-------- Data for the task

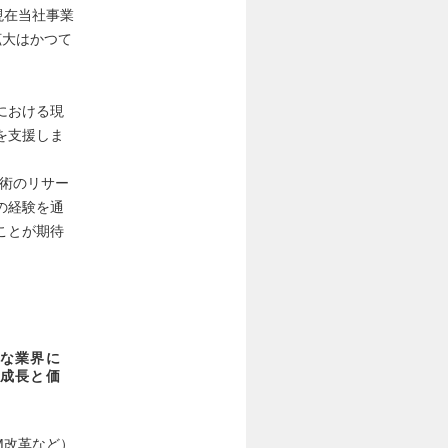
、現在当社事業
拡大はかつて
における現
を支援しま
技術のリサー
の経験を通
ことが期待
な業界に
成長と価
M改革など）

----------------

[Problem to work on] Omit each picture, then return all of the listing exactly as it stands.

[Answer]
、現在当社事業
拡大はかつて
における現
を支援しま
技術のリサー
の経験を通
ことが期待
な業界に
成長と価
M改革など）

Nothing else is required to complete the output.